Hey guys, ive just started an 18 week cut and i am planning on starting a test p tren a cycle in 5 weeks or so. my last cycle was test e and dbol (12 weeks). Im following a timed carb diet which i believe i have my cals and macros spot on (i'll post a separate thread in the diet section to check that).

My training is well sorted as well (i'm a PT), 40 mins fasted cardio every morning and weight training in the afternoon, 5 day split.

I'm 6ft"3, 256lbs, roughly 17% bf

I'm looking to get to 10% or lower!

I just need help sorting out my doses for the cycle, its my first time on tren and i am aware of the sides but the potential results outweigh the sides in my opinion. a lot of people have suggested 75mg of each EOD, i want to do a 10 week cycle in total.

The PCT for my last cycle was nolva at 20/20/20/20 and clomid at 100/100/50/50, i assume it should it be the same for this cycle?

Is HCG neccessary?

What other support products do i need? (i will have adex on hand)

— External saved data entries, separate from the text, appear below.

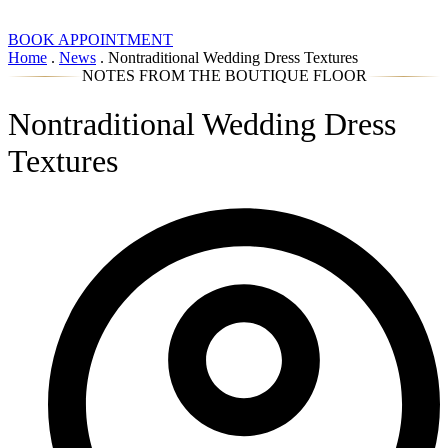
BOOK APPOINTMENT
Home
.
News
.
Nontraditional Wedding Dress Textures
NOTES FROM THE BOUTIQUE FLOOR
Nontraditional Wedding Dress
Textures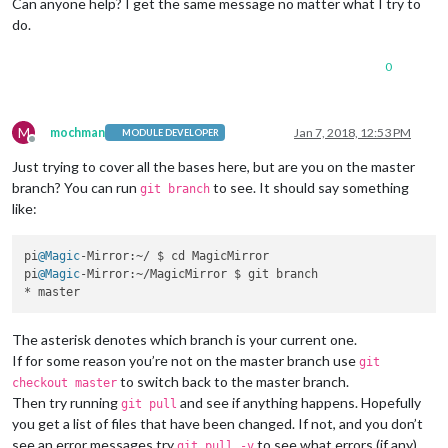
Can anyone help? I get the same message no matter what I try to
do.
0
M
mochman
Jan 7, 2018, 12:53 PM
MODULE DEVELOPER
Offline
Just trying to cover all the bases here, but are you on the master
branch? You can run
to see. It should say something
git branch
like:
pi
@Magic
-Mirror:~/ $ cd MagicMirror

pi
@Magic
-Mirror:~/MagicMirror $ git branch

The asterisk denotes which branch is your current one.
If for some reason you’re not on the master branch use
git
to switch back to the master branch.
checkout master
Then try running
and see if anything happens. Hopefully
git pull
you get a list of files that have been changed. If not, and you don’t
see an error messages try
to see what errors (if any)
git pull -v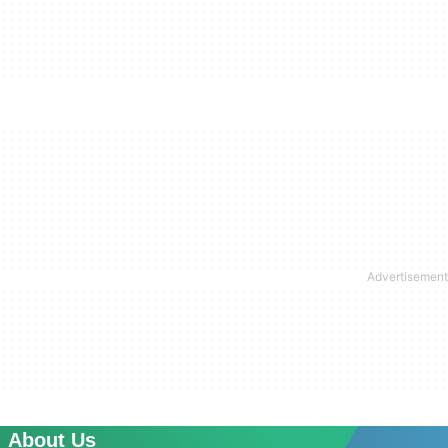
About Us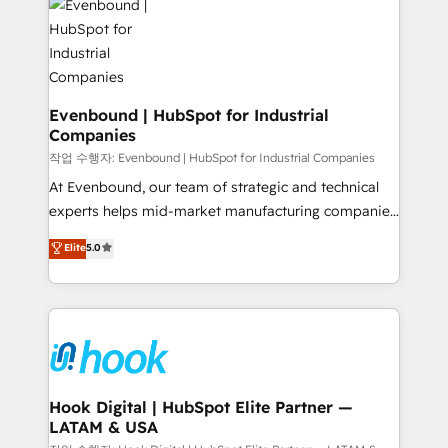
and sales ops at mid-market companies ready to
Own back-end developers - Complex data
move beyond spreadsheets into unified systems
migrations (e.g. Salesforce, MS Dynamics, Perfect
that drive real business results.
View, SuperOffice) - Custom integrations (e.g. MS
Business Central, Navision, AX, SAP, Exact, AFAS) We
focus on growing B2B companies in the SME sector
Evenbound | HubSpot for Industrial
Companies
such as manufacturing, SaaS, business services and
wholesaler companies. As an experienced HubSpot
작업 수행자: Evenbound | HubSpot for Industrial Companies
partner, we know how important user adoption is.
At Evenbound, our team of strategic and technical
That's why we have developed a step-by-step
experts helps mid-market manufacturing companies
implementation process that focuses on user
achieve real growth. We specialize in delivering
Elite
5.0
adoption. We’re experts on connecting data,
tailored solutions that drive results by leveraging
technology and people with each other. Together we
HubSpot’s platform and data to fuel success.
strive for optimal customer processes and
Technical Solutions: - HubSpot Technical Consulting -
experiences. Systony – We believe you can grow!
HubSpot CRM Implementation - HubSpot
Onboarding - Data Migration & Integrations -
Technical Audit & Optimization Strategic Solutions: -
Revenue Operations - Inbound Marketing -
Hook Digital | HubSpot Elite Partner —
LATAM & USA
Outbound Marketing - HubSpot CMS Website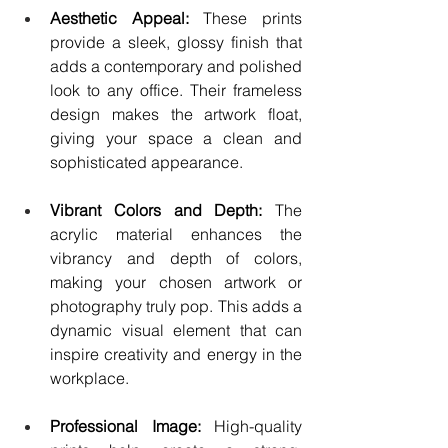
Aesthetic Appeal:
 These prints 
provide a sleek, glossy finish that 
adds a contemporary and polished 
look to any office. Their frameless 
design makes the artwork float, 
giving your space a clean and 
sophisticated appearance.
Vibrant Colors and Depth:
 The 
acrylic material enhances the 
vibrancy and depth of colors, 
making your chosen artwork or 
photography truly pop. This adds a 
dynamic visual element that can 
inspire creativity and energy in the 
workplace.
Professional Image: 
High-quality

I appreciate all the advice and input i receive.

Thanks Jack


----------



## Pain2Gain (Feb 28, 2012)

I would run test higher! 75mg EOD is not enough, it's only 225mg a wk! So if using prop I'd do least 100mg ed or 200mg EOD aiming for around 6-700mg a wk

And your tren I'd start on 250mg a wk break that down into EOD shots.

If u get no sides increase it.

Have your adex but don't go mad, you actually want excess oestrogen on tren, so maybe nolva would be better.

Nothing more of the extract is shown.